--- Materials provided Enclosed Below ---

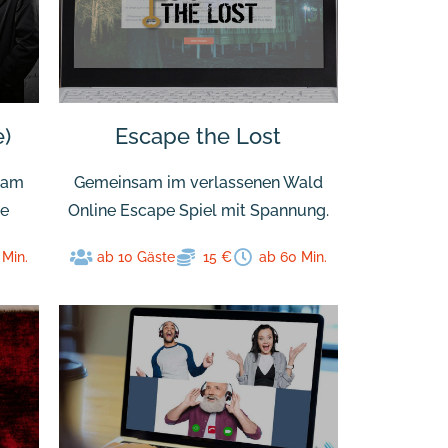
e)
Escape the Lost
eam
Gemeinsam im verlassenen Wald
ce
Online Escape Spiel mit Spannung.
 Min.
ab 10 Gäste
15 €
ab 60 Min.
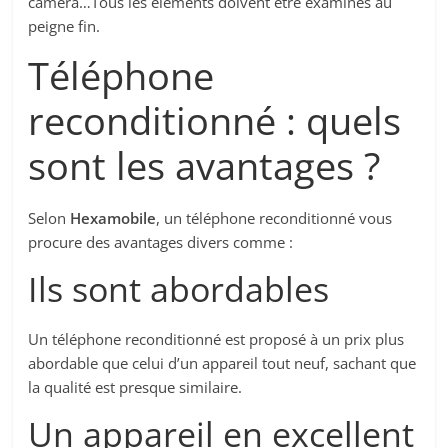
caméra…Tous les éléments doivent être examinés au
peigne fin.
Téléphone
reconditionné : quels
sont les avantages ?
Selon
Hexamobile
, un téléphone reconditionné vous
procure des avantages divers comme :
Ils sont abordables
Un téléphone reconditionné est proposé à un prix plus
abordable que celui d’un appareil tout neuf, sachant que
la qualité est presque similaire.
Un appareil en excellent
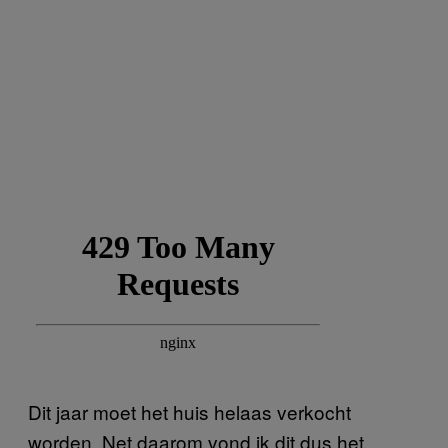
Dit jaar moet het huis helaas verkocht
worden. Net daarom vond ik dit dus het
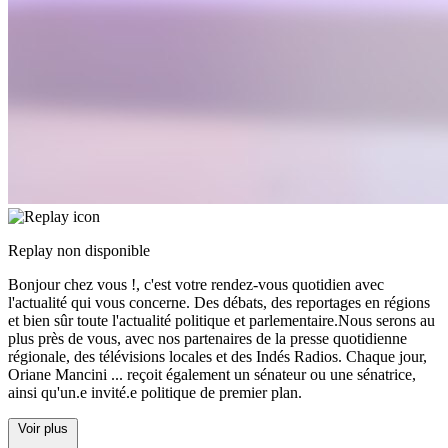
Replay non disponible
Bonjour chez vous !, c'est votre rendez-vous quotidien avec
l'actualité qui vous concerne. Des débats, des reportages en régions
et bien sûr toute l'actualité politique et parlementaire.Nous serons au
plus près de vous, avec nos partenaires de la presse quotidienne
régionale, des télévisions locales et des Indés Radios. Chaque jour,
Oriane Mancini
...
reçoit également un sénateur ou une sénatrice,
ainsi qu'un.e invité.e politique de premier plan.
Voir plus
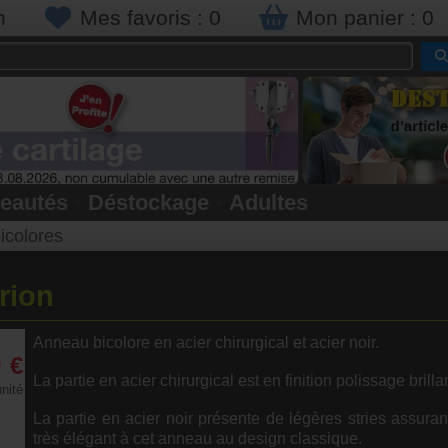
n
Mes favoris :
0
Mon panier :
0
eautés
•
Déstockage
•
Adultes
icolores
rion
Anneau bicolore en acier chirurgical et acier noir.
0
€
La partie en acier chirurgical est en finition polissage brilla
unité
La partie en acier noir présente de légères stries assuran
très élégant à cet anneau au design classique.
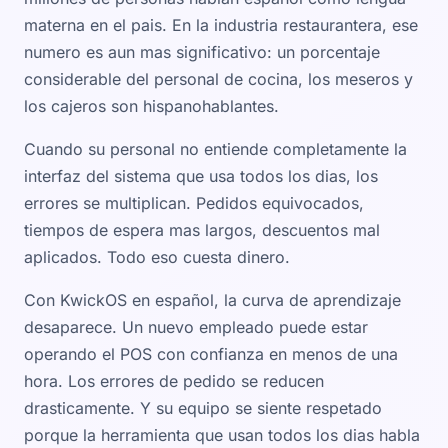
materna en el pais. En la industria restaurantera, ese
numero es aun mas significativo: un porcentaje
considerable del personal de cocina, los meseros y
los cajeros son hispanohablantes.
Cuando su personal no entiende completamente la
interfaz del sistema que usa todos los dias, los
errores se multiplican. Pedidos equivocados,
tiempos de espera mas largos, descuentos mal
aplicados. Todo eso cuesta dinero.
Con KwickOS en español, la curva de aprendizaje
desaparece. Un nuevo empleado puede estar
operando el POS con confianza en menos de una
hora. Los errores de pedido se reducen
drasticamente. Y su equipo se siente respetado
porque la herramienta que usan todos los dias habla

--- End of Enclosed Materials provided ---

_Work to complete:_
Find the word "errores" in the listing and copy each line that contains it.

_Answer below:_
errores se multiplican. Pedidos equivocados,
hora. Los errores de pedido se reducen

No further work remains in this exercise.